* Directions *
Whenever a line contains "Giulia", include it in the count; reply with the number of such lines in the data and nothing else.

* Records for this exercise *

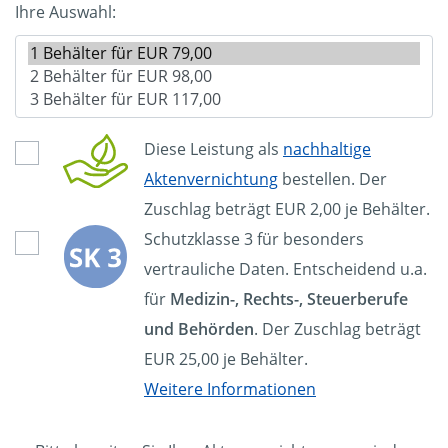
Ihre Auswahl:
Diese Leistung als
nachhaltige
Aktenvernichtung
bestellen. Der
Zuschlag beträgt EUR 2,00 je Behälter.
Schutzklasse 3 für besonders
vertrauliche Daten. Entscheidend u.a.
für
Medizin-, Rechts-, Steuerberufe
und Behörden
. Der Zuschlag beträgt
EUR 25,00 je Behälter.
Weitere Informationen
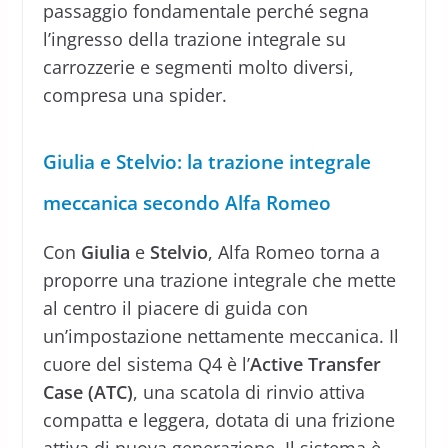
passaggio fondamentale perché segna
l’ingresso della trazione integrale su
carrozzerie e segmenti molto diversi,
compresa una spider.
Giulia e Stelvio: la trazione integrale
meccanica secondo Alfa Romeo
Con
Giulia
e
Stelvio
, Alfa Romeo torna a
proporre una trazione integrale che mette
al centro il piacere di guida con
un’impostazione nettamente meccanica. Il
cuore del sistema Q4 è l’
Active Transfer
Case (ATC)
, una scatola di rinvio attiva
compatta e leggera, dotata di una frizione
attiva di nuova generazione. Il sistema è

--

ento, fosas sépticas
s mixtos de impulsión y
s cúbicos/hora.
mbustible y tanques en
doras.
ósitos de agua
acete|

* Output *
2